WHAT THE TASK REQUIRES:
From the records below, set down exactly the lines starting with the line that contains "ministério do Profeta" and going on through the line that contains "Qual é era a missão de l". Nothing else is wanted.

GIVEN ENTRIES:
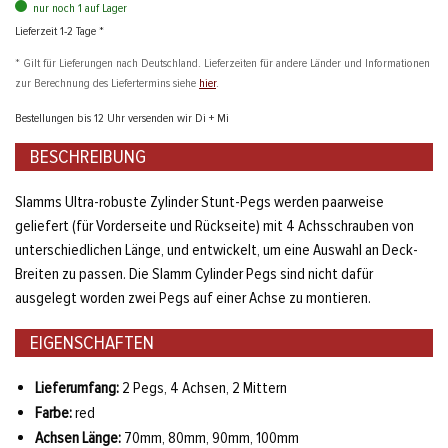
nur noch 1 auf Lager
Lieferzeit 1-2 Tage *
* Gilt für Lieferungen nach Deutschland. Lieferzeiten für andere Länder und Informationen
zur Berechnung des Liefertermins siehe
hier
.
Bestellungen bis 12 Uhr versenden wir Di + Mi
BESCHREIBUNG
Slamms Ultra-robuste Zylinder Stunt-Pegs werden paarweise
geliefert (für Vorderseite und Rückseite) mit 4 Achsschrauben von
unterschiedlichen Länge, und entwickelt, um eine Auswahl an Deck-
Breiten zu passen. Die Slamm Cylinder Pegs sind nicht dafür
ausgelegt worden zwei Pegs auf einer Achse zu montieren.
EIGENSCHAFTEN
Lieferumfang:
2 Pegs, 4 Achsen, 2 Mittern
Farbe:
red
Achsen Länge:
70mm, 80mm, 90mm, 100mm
...
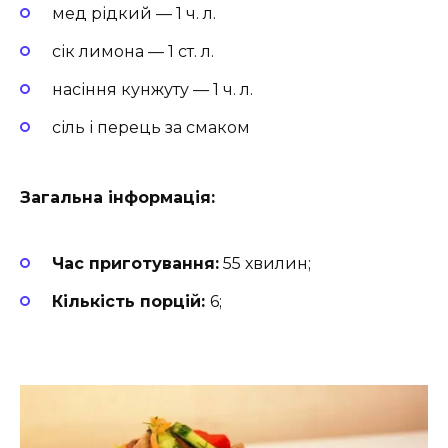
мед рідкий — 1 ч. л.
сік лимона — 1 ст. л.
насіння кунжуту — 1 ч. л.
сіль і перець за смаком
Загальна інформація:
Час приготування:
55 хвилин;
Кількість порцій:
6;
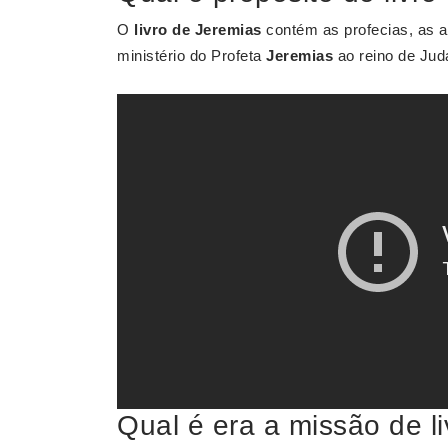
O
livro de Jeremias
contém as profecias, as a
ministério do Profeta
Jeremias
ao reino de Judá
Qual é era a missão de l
---
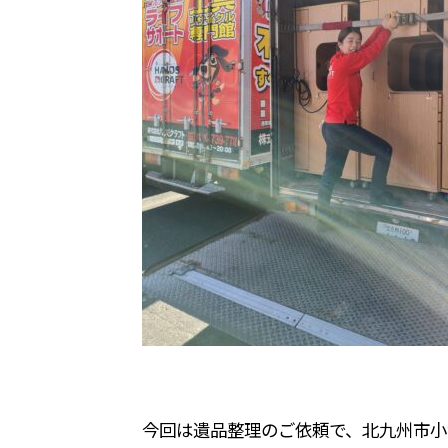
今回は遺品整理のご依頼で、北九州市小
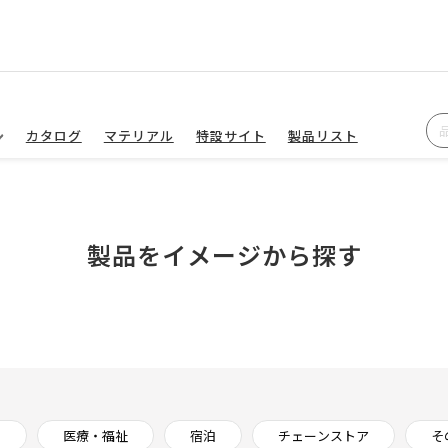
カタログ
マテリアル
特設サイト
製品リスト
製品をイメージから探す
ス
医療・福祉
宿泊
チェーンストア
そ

RESULT:
ministério do Profeta
Jeremias
ao reino de Judá
Qual é era a missão de l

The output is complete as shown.